Rossella Salandra, Marisa Miraldo, Paola Criscuolo

Research output: Contribution to journalArticlepeer-review

Abstract

Scientific research increasingly benefits from the work of non-author contributors, who engage in valuable activities but do not meet authorship criteria. The support of these contributors remains invisible unless it is recorded in acknowledgement texts, which has implications for research transparency and fair attribution of credit. While much research has examined authorship, acknowledgements have been largely neglected. We explore whether acknowledgements omit deserving contributors and the heterogeneity of omissions by gender and race. We focus on the medical field, which is often a forerunner in terms of attribution of credit, and consider acknowledgements in Cochrane systematic reviews. These reviews are governed by unique guidance that allows us to determine whether a contributor receives due credit. We find that as many as 40% of the eligible reviews in our sample (those that should have acknowledged prior authors) did not appropriately acknowledge non-author contributors. Non-White contributors were more likely to be missing from the acknowledgements. This disparity cannot be explained by non-White contributors being more likely to perform minor/technical review tasks or being in predominantly White research teams or teams led by White scientists. Instead, the effect is driven by geographical disparities, with non-White contributors being more likely to be deprived of due acknowledgements in reviews from Asia, South America and Africa.

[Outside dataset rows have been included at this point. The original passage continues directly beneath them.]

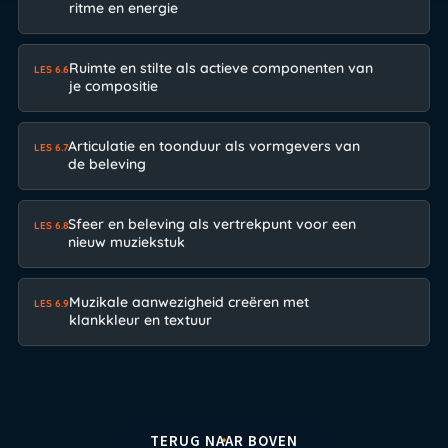
ritme en energie
Ruimte en stilte als actieve componenten van
LES 6.6
je compositie
Articulatie en toonduur als vormgevers van
LES 6.7
de beleving
Sfeer en beleving als vertrekpunt voor een
LES 6.8
nieuw muziekstuk
Muzikale aanwezigheid creëren met
LES 6.9
klankkleur en textuur
TERUG NAAR BOVEN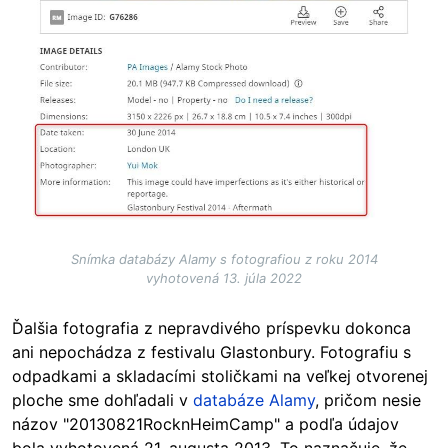
Snímka databázy Alamy s fotografiou z roku 2014
vyhotovená 13. júla 2022
Ďalšia fotografia z nepravdivého príspevku dokonca
ani nepochádza z festivalu Glastonbury. Fotografiu s
odpadkami a skladacími stoličkami na veľkej otvorenej
ploche sme dohľadali v
databáze Alamy
, pričom nesie
názov "20130821RocknHeimCamp" a podľa údajov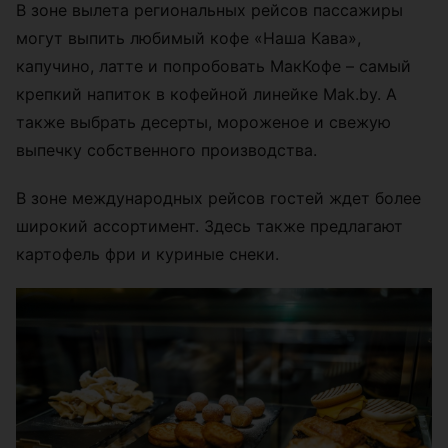
В зоне вылета региональных рейсов пассажиры
могут выпить любимый кофе «Наша Кава»,
капучино, латте и попробовать МакКофе – самый
крепкий напиток в кофейной линейке Mak.by. А
также выбрать десерты, мороженое и свежую
выпечку собственного производства.
В зоне международных рейсов гостей ждет более
широкий ассортимент. Здесь также предлагают
картофель фри и куриные снеки.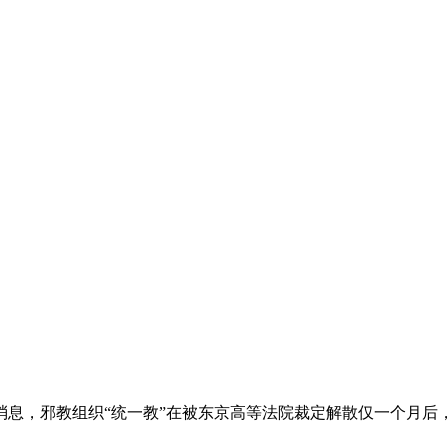
消息，邪教组织“统一教”在被东京高等法院裁定解散仅一个月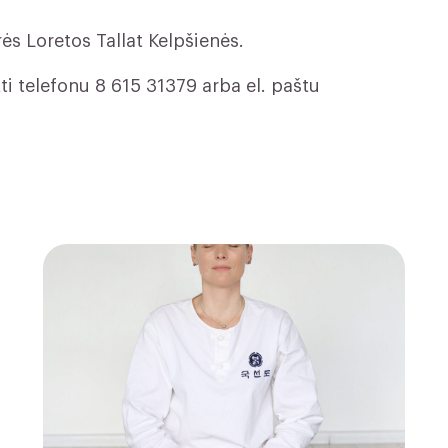
ės Loretos Tallat Kelpšienės.
kti telefonu 8 615 31379 arba el. paštu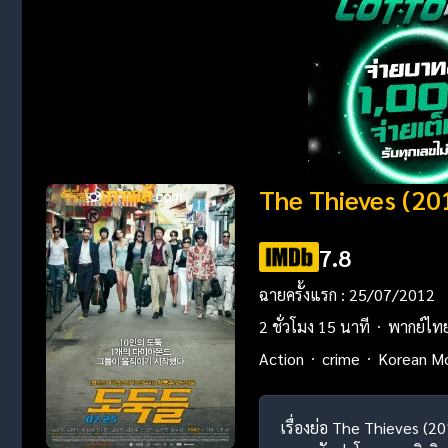
The Thieves (2
7.8
ฉายครั้งแรก : 25/07/2012
2 ชั่วโมง 15 นาที
พากย์ไท
Action
crime
Korean M
เรื่องย่อ The Thieves (2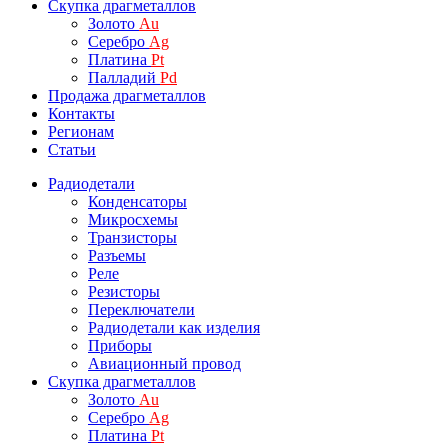
Скупка драгметаллов
Золото
Au
Серебро
Ag
Платина
Pt
Палладий
Pd
Продажа драгметаллов
Контакты
Регионам
Статьи
Радиодетали
Конденсаторы
Микросхемы
Транзисторы
Разъемы
Реле
Резисторы
Переключатели
Радиодетали как изделия
Приборы
Авиационный провод
Скупка драгметаллов
Золото
Au
Серебро
Ag
Платина
Pt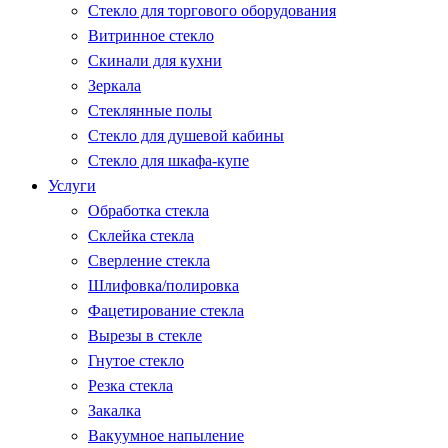
Стекло для торгового оборудования
Витринное стекло
Скинали для кухни
Зеркала
Стеклянные полы
Стекло для душевой кабины
Стекло для шкафа-купе
Услуги
Обработка стекла
Склейка стекла
Сверление стекла
Шлифовка/полировка
Фацетирование стекла
Вырезы в стекле
Гнутое стекло
Резка стекла
Закалка
Вакуумное напыление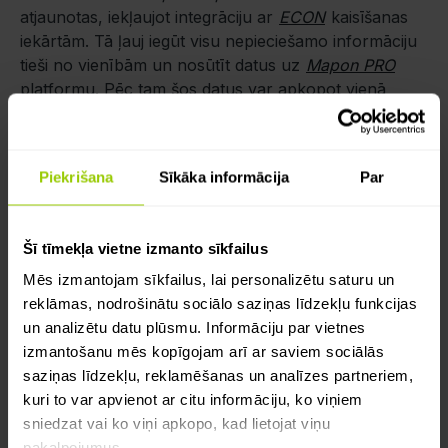
atjaunotas, iekļaujot integrāciju ar
ECON
kaisīšanas
iekārtām. Tā ļauj iegūt visu nepieciešamo informāciju
tieši no vienībām un nosūtīt datus uz
Mapon PRO
platformu. Pēc tam šos datus var apkopot vienā
atskaitē, lejupielādēt to un, ja nepieciešams, iesniegt
atbildīgajām iestādēm.
Piekrišana
Sīkāka informācija
Par
Šī tīmekļa vietne izmanto sīkfailus
Mēs izmantojam sīkfailus, lai personalizētu saturu un
reklāmas, nodrošinātu sociālo saziņas līdzekļu funkcijas
un analizētu datu plūsmu. Informāciju par vietnes
izmantošanu mēs kopīgojam arī ar saviem sociālās
saziņas līdzekļu, reklamēšanas un analīzes partneriem,
kuri to var apvienot ar citu informāciju, ko viņiem
sniedzat vai ko viņi apkopo, kad lietojat viņu
pakalpojumus.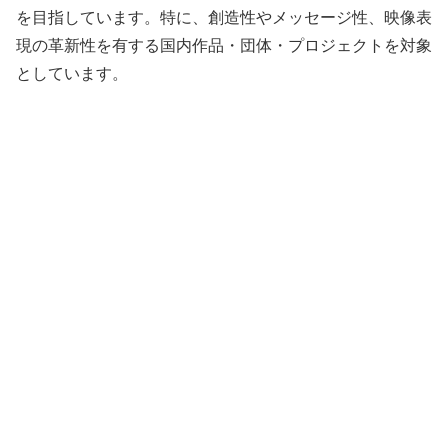
を目指しています。特に、創造性やメッセージ性、映像表
現の革新性を有する国内作品・団体・プロジェクトを対象
としています。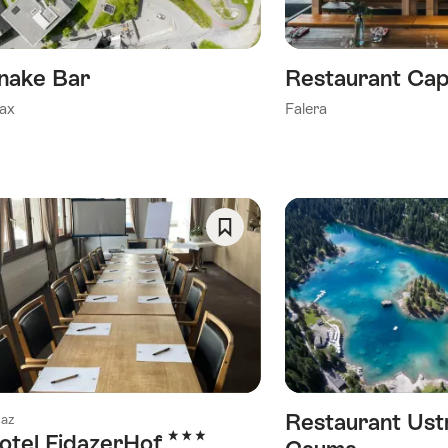
de
ie)
souhaits
nake Bar
Restaurant Cap
ax
Falera
Enregistrer
comme
favori:
Liste
de
souhaits
Restaurant Ust
daz
3 étoiles
otel FidazerHof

Furthermore, in most cases, all contributors were omitted from the acknowledgements, rather than specific contributors being excluded alone. Taken together, we provide novel evidence of some racial disparities in credit attribution in acknowledgements. Reassuringly, these appear to be driven by poor acknowledgement practice and geographical disparities rather than targeted exclusion.
Original languageEnglish
Article numbere0338714
JournalPLoS ONE
Volume21
Issue number1
Early online date6 Jan 2026
DOIs
Publication statusPublished - 6 Jan 2026

Data Availability Statement

The data underlying the results presented in the study are available from the University of Bath Research Data Archive: https://doi.org/10.15125/BATH-01609.

Acknowledgements

We thank Stefano Benigni, Christina Cohrs, Chandresh Gupta, Damiano Morando and Virendra Velagapudi for assistance with data collection and coding. The paper also benefited from feedback from participants at: Workshop on Medical Innovation and Healthcare (WOMI) 2020, University of Bath Centre for Research on Entrepreneurship and Innovation (CREI) Paper Development Workshop series 2022, Bologna Business School PhD Seminar series 2022, Cochrane Colloquium 2023, DRUID 2023, Politecnico di Milano Seminar series 2023 and Rotterdam School of Management Seminar series 2024.